October 31 (Monday) 15.30-16.30 (Helsinki) 14.30-15.30 (CET), online

Moderation: Simone Schleper (Maastricht University)

Participants:

Iva Pesa (University of Groningen), Dan Finch-Race (University of Bologna), Nicola Thomas (Lancaster University), Leo Steeds (University of Warwick), Anna Costantino (University of Greenwich), Somayyeh Amiri (Shahid Beheshti University), Alice Cunningham (Artist, Bristol)

For ZOOM Link Register HERE the day before the event. You will receive the zoom link an hour before the program begins.

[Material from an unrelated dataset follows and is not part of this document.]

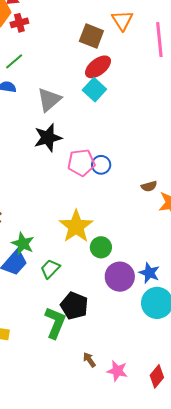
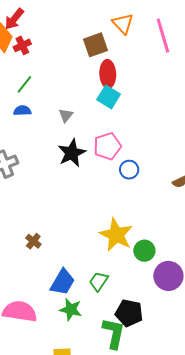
brown square: (91, 36) -> (95, 45), turned -30
red ellipse: (98, 67) -> (108, 74), turned -44
gray triangle: (49, 100) -> (66, 115), size x0.6
pink pentagon: (81, 163) -> (107, 146), moved
green star: (23, 244) -> (71, 309), moved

The concept of the Anthropocene confronts us with many questions of value related to the central role of humanity in shaping the planet. It is important to pay attention to what is valued, how, and by whom. However, practices of valuing are not consistent within societies or between them, and different values can even complicate cooperation when it comes to solving environmental and social challenges.

The proposed roundtable brings together authors and organizers of the recently launched website and interdisciplinary, open access educational resource www.groundingvalue.org.

The website presents research on value making in the age of the Anthropocene from around the world for the benefit of students from a range of subject areas. Its aim is to introduce questions of value in the Anthropocene through a series of ‘object lessons’, presented through texts and visuals. Each lesson addresses a distinctive set of value-making practices through engagement with a real or imagined object.

The material on the website was workshopped in November 2021 and shaped by the visual artist Alice Cunningham, thanks to funding from the British Academy and the Royal Netherlands Academy of Arts and Sciences (KNAW).

We would like to use the roundtable to reflect on the creative process underlying the website’s content (two online workshops with pre- and post-submissions, including ‘object lessons’, multisensory representation exercises guided by Alice Cunningham, and group discussions), as well its potential uses in undergraduate teaching.